Sweet lord, I’d never thought of it that way, but what’s seed but thrashed wheat we’ve set back?
“It’s a cycle, daughter. All things feed on death . . . and in time, we will be food. For the fire, or the worms. Our spirits go beyond, but all flesh returns to the earth.”
“What about people who die wrong?” I had no idea where that question came from.
“Wrong . . . before their time?” I thought about his words, and then he added: “Or at the hands of the dark side, like Dolph did?”
Those tears started rising again.
“I haven’t studied the mysteries as much as your aunt, Allie, so I can’t swear to it, but I don’t think there’s anything mankind’s come across yet that can kill the spirit . . . except maybe another man.” His face grew thoughtful, and worried, suddenly. He looked quickly at me, and then back to the lake. “But that can happen when you’re still living, daughter. If you kill a man, all you’ve done is change him from living to dead. His spirit is free, and his body returns to earth. You have to be alive to have your spirit eroded.”
“So you have to eat death to have life,” I murmured. It seemed that everyone, whether they had power or not, brushed up against the mysteries.
“Yes. The trick is to live well—to treat life and death with respect. Dolph didn’t have much time to learn these things.” There was a pause, and then Papa said slowly: “But I will tell you this, Alfreda—something I haven’t told your momma. Your brother died well. Even with the madness setting in, something human remained. He seemed to know it was time to end the chase. When he was trapped, and couldn’t reach the rabbit he’d been hunting, he just turned and waited. The group came up so fast, they speared him before anyone could blink. After that, the madness set in again, so we had to kill him to save ourselves. But somehow Dolph was able to keep himself from attacking us, those few moments when he might have. I have no doubt that whatever and wherever heaven is, he’s waiting for us.”

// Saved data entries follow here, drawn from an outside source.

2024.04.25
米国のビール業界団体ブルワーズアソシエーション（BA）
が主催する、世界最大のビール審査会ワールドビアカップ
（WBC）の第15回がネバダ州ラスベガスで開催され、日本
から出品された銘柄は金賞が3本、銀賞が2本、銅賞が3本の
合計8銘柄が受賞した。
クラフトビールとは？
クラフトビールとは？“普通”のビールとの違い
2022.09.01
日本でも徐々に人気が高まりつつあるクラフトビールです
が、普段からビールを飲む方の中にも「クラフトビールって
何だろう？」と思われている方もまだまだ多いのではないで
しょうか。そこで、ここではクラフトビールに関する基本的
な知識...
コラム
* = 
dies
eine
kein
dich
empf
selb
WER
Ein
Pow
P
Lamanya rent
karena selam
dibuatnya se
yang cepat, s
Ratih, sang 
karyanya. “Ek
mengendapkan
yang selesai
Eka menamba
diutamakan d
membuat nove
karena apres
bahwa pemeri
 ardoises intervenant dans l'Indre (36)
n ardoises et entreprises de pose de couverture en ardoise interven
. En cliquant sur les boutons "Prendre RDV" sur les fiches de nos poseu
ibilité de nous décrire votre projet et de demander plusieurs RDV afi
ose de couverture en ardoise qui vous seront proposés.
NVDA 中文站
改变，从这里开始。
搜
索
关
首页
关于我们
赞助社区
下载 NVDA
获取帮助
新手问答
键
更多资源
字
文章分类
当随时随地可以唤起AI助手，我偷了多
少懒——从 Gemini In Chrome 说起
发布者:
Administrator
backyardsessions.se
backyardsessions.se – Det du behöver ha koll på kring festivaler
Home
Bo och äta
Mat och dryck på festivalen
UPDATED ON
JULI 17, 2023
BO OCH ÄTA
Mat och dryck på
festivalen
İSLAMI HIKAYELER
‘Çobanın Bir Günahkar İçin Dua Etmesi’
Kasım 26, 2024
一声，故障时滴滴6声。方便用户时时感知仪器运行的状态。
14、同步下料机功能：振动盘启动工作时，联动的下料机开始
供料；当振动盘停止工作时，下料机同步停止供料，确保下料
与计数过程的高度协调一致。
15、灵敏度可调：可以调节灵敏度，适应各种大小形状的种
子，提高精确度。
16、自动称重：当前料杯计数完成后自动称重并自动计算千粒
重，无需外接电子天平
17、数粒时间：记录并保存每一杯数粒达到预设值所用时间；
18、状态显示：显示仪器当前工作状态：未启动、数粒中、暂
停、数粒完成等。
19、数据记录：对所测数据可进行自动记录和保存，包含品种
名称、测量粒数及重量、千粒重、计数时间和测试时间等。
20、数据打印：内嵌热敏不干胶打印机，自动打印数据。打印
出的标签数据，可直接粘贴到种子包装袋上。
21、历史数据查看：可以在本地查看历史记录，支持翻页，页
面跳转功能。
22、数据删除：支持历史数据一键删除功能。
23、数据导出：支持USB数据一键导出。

That made me feel a lot better, suddenly. I wasn’t sure why, but it did. “Dolph was a good person,” I announced.
“True,” Papa agreed.
“But sometimes he did stupid things,” I went on. “Or . . . even mean things.” I felt greatly daring, voicing that thought. “Like when he threatened to dunk me in the rain barrel if I followed him when he walked out with Becky after church.”
“Folks can be mean sometimes,” Papa said slowly, “and sisters and brothers can be worse than most. But when you needed each other, you stuck up for each other, didn’t you?”
I nodded, not trusting myself to speak.
“Dolph was smart, and funny, and a good trapper and farmer. He was a kind son and brother, most times, and a good Catholic,” Papa murmured, taking out his pouch and pipe. “He was also stubborn as a mule, and had a cutting tongue when he wished. Men need a few flaws, Allie . . . otherwise they might start thinking themselves perfect. Make sense?”
Guess I didn’t have to worry about perfection. “Now Josh has gotta carry on for two,” I muttered, repeating something Aunt Dagmar had said to Aunt Sunhild.
“No,” Papa said sharply, and then seemed to work at relaxing. “Josh has gotta be himself. No one can carry another’s burden. Dolph did his living and earned his rest. We need to let him go. Don’t fall into that thinking, Allie. Bad enough your momma’s setting too many hopes on Joshua. Don’t you do it, too.”
We sat quietly for a while, the breeze pushing at us. I brushed futilely at the wet sand on my skirt while I did some thinking. Finally I said: “I’ll miss the grass snakes in my bed. He always tried to pick friendly ones.”
Papa started chuckling. “Good thing. Didn’t you put the last one you discovered under his pillow?”
It was my turn to grin. “Yup. Wish I could tell him about being tucked behind a turtle’s dream.”
The flint struck iron, and Papa puffed on his pipe. “Dolph may be the safest person to tell about your lessons, Alfreda. When you say your prayers at night, it doesn’t hurt to ask God to pass on that you’re getting chummy with turtles and snakes. Dolph would be glad you’re carrying on the tradition.”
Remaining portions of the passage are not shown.